今日は夏休み特集と称して、いつも絵本を読んでいるグループに紙芝居の達人をオンラインで招待しました。スペイン時代からの友達で、紙芝居を日本から持ってきて翻訳してスペインでも読んでいるという、紙芝居文化の伝道者です。今回は時間を割いて来てもらいました。
私たちの子供たちは、そもそも紙芝居というものをすでに知らない世代なのです。紙芝居をするという話をしたら、母が反応してソースせんべいがどうだのと生き生き話してくれましたが、私自身紙芝居屋さんを体験したことはありません。だから今日は息子よりも私がワクワクしていました。
いつもは読み手の私が今日は聞き役。人に物語を読んでもらうって本当にいいなあと思いました。友人の青の婦人(仮称)は読むのがとても上手いので、物語に入り込んでしまいます。子供の中には入り込みすぎてしまって、怖さに画面を消そうとしている子も見受けられました。そのくらいリアルなのです。やまんばから逃げる小坊主さんを見ながら自然と体に力が入りました。
やまんばみたいな人はいるけれど、やまんばに会うことはそうそうありません。でも危ないとわかっていても怖いもの、危険なものに近づいてしまう人間の心理。そして、できないでしょうと言われるとムキになってしてしまう弱さ。私たちもついついしてしまいますよね。
後者の方は、逆心理(Reverse Psychology)という名前がちゃんとついているんですね。子供にはよく使われるテクニックかもしれません。
「ご飯だよ」
「きょうはなに」
「レンズ豆」
「え〜、たべたくな〜い。パスタがい〜」(あのイラっとするキーキー声)
(一呼吸置いて)
「そっか、残念。じゃあ食べなくてもいいよ。パパが好きだから全部食べてくれるし」
(間髪を入れず)
「え〜ダメ〜。パパがぜんぶたべちゃダメ〜。〇〇がたべるの〜」
「いいよいいよ、食べたくないものをムリに食べたら具合いも悪くなるし。シャワー浴びて寝ちゃおうか?」
「いや〜、たべる〜」
(いそいそと自分の皿とフォークを準備する息子)
食べなさい、食べたくないの押し問答を続けるよりもずっと面白いし、ストレスも減ります。どんな状況でも使えるので、とっても便利です。
「お風呂はいるよ」
「え〜、ヤダ〜」
「あっそ。じゃあそのまま寝ようか。結構砂がついてるみたいだけど、ま、いいよね」
(手を差し出してベッドに誘う)
「いや〜、きれいになってねる〜!」
揉め合いの時間も減り、子供は自分で決めてしたという満足感もあるようで、win-winだと私は思います。

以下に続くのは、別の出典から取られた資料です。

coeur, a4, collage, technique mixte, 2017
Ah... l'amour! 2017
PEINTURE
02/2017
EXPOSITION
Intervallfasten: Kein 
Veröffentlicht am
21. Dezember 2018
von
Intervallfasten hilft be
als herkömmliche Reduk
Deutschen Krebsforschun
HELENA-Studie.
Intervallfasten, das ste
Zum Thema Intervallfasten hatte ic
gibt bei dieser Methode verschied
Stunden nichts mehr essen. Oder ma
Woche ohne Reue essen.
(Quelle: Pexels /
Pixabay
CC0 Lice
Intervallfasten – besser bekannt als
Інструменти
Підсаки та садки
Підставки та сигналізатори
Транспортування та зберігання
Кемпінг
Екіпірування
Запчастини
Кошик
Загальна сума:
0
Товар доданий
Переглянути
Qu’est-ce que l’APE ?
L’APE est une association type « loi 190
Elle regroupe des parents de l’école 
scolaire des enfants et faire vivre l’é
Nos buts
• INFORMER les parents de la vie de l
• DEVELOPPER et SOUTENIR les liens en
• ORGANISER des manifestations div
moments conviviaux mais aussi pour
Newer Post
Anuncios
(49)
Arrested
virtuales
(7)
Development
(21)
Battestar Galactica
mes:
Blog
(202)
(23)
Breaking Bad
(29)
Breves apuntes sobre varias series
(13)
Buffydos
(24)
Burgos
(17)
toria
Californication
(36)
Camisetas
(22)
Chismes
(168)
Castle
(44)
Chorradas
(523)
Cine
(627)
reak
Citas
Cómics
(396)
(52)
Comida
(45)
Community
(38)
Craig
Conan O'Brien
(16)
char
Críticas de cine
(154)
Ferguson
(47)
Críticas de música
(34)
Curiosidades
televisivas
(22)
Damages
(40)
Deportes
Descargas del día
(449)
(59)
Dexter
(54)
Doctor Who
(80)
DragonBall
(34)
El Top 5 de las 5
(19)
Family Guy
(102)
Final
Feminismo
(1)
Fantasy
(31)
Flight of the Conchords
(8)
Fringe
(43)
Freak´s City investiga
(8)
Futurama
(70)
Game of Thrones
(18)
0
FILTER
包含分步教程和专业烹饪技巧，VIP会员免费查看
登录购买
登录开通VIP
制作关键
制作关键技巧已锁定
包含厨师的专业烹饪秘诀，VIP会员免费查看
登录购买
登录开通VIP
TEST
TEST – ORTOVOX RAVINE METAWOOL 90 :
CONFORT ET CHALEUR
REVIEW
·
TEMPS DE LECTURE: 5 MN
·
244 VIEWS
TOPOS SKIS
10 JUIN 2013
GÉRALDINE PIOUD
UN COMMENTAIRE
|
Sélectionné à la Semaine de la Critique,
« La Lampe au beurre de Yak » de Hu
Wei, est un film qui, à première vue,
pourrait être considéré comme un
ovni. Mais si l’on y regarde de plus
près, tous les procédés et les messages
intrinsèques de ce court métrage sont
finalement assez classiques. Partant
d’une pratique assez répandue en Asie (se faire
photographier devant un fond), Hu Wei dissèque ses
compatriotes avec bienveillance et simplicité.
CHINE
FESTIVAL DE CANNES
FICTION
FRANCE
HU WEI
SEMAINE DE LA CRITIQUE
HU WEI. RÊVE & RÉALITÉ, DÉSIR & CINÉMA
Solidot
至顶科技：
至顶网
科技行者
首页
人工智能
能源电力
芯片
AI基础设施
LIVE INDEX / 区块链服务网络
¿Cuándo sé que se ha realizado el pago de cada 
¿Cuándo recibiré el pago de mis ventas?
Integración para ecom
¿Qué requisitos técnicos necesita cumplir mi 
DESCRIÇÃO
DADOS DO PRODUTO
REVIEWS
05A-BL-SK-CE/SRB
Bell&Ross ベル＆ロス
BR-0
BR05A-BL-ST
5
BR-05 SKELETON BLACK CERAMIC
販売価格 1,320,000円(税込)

やまんばほどの年寄りでも、「豆みたく小さくはなれんだろ」と言われムキになってしまいます。豆になったら最後、和尚さんにパクリと食べられてしまうのですけどね。
逆心理、子供にだけでなく、ぜひお試しあれ。
『紙芝居 たべられたやまんば』の作者紹介:
松谷みよ子
1926年、東京生まれ。坪田譲治に師事。 1951年『貝になった子供』を出版、第1回児童文学者協会新人賞を受賞。以後、『ちいさいモモちゃん』(野間児童文芸賞)、『龍の子太郎』(国際アンデルセン賞優良賞)など、多数の著作がある。松谷みよ子民話研究室主宰。